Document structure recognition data

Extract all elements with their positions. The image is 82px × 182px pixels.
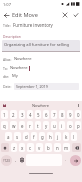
staticText: 5 <box>37 112 40 118</box>
staticText: 8 <box>61 112 64 118</box>
button[interactable]: 6 <box>43 110 49 119</box>
button[interactable]: t <box>35 121 41 130</box>
staticText: ?123 <box>3 159 10 163</box>
button[interactable]: . <box>64 154 68 166</box>
staticText: m <box>64 145 69 151</box>
staticText: s <box>16 134 19 140</box>
button[interactable]: l <box>71 132 77 141</box>
button[interactable]: 1 <box>1 110 8 119</box>
button[interactable]: z <box>11 143 17 152</box>
staticText: z <box>13 145 16 151</box>
staticText: Organizing all furniture for selling <box>4 42 70 48</box>
button[interactable]: q <box>1 121 8 130</box>
staticText: w <box>12 123 16 129</box>
button[interactable]: v <box>36 143 43 152</box>
button[interactable]: Emoji <box>20 154 24 166</box>
button[interactable]: 8 <box>59 110 65 119</box>
button[interactable]: Alias: <box>3 56 79 63</box>
button[interactable]: To: <box>3 65 79 72</box>
staticText: 1:07 <box>3 2 11 7</box>
button[interactable]: g <box>39 132 45 141</box>
staticText: Title: <box>3 23 11 28</box>
staticText: 0 <box>77 112 80 118</box>
staticText: To: <box>3 66 8 71</box>
staticText: g <box>41 134 44 140</box>
staticText: i <box>61 123 63 129</box>
staticText: l <box>73 134 75 140</box>
staticText: Nowhere <box>14 56 32 62</box>
button[interactable]: h <box>47 132 53 141</box>
button[interactable]: Title: <box>3 22 79 28</box>
button[interactable]: c <box>27 143 34 152</box>
staticText: September 1, 2019 <box>16 84 48 89</box>
staticText: j <box>57 134 59 140</box>
button[interactable]: i <box>59 121 65 130</box>
staticText: c <box>29 145 32 151</box>
button[interactable]: ?123 <box>1 155 12 166</box>
button[interactable]: Save <box>70 9 81 20</box>
button[interactable]: 5 <box>35 110 41 119</box>
button[interactable]: y <box>43 121 49 130</box>
staticText: 4 <box>29 112 32 118</box>
button[interactable]: , <box>14 154 18 166</box>
staticText: Nowhere <box>10 65 28 71</box>
button[interactable]: Clipboard <box>0 101 8 109</box>
button[interactable]: 9 <box>67 110 73 119</box>
button[interactable]: More options <box>74 101 82 109</box>
button[interactable]: 2 <box>10 110 17 119</box>
button[interactable]: Shift <box>1 143 9 152</box>
staticText: , <box>15 157 17 163</box>
button[interactable]: x <box>19 143 25 152</box>
staticText: a <box>7 134 10 140</box>
button[interactable]: p <box>75 121 81 130</box>
staticText: d <box>25 134 28 140</box>
button[interactable]: k <box>63 132 69 141</box>
button[interactable]: n <box>54 143 61 152</box>
button[interactable]: w <box>10 121 17 130</box>
staticText: Description <box>3 34 21 38</box>
staticText: 9 <box>69 112 72 118</box>
staticText: e <box>21 123 24 129</box>
staticText: . <box>65 157 67 163</box>
button[interactable]: m <box>63 143 70 152</box>
button[interactable]: Discard <box>59 9 70 20</box>
button[interactable]: e <box>19 121 25 130</box>
staticText: t <box>37 123 39 129</box>
button[interactable]: Enter <box>70 155 81 166</box>
button[interactable]: a <box>5 132 12 141</box>
staticText: x <box>21 145 24 151</box>
staticText: p <box>77 123 80 129</box>
staticText: 1 <box>3 112 6 118</box>
button[interactable]: dte: <box>3 73 79 80</box>
button[interactable]: Organizing all furniture for selling <box>2 40 80 51</box>
staticText: k <box>65 134 68 140</box>
button[interactable]: 7 <box>51 110 57 119</box>
button[interactable]: j <box>55 132 61 141</box>
button[interactable]: o <box>67 121 73 130</box>
staticText: 7 <box>53 112 56 118</box>
staticText: Furniture inventory <box>13 22 53 28</box>
button[interactable]: r <box>27 121 33 130</box>
staticText: r <box>29 123 31 129</box>
staticText: f <box>33 134 35 140</box>
button[interactable]: f <box>31 132 37 141</box>
button[interactable]: u <box>51 121 57 130</box>
staticText: y <box>45 123 48 129</box>
button[interactable]: 4 <box>27 110 33 119</box>
staticText: Nowhere <box>32 103 50 108</box>
button[interactable]: s <box>14 132 21 141</box>
button[interactable]: 0 <box>75 110 81 119</box>
button[interactable]: Back <box>0 9 12 21</box>
staticText: q <box>3 123 6 129</box>
staticText: b <box>47 145 50 151</box>
button[interactable]: d <box>23 132 29 141</box>
button[interactable]: b <box>45 143 52 152</box>
button[interactable]: Backspace <box>72 143 81 152</box>
staticText: 2 <box>12 112 15 118</box>
staticText: dte: <box>3 74 10 79</box>
staticText: 3 <box>21 112 24 118</box>
button[interactable]: 3 <box>19 110 25 119</box>
staticText: Alias: <box>3 57 12 62</box>
button[interactable]: September 1, 2019 <box>14 83 79 90</box>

What to work on:
If a line of the data contains the word "September", it should be counted; state the total and nothing more.

Task response:
2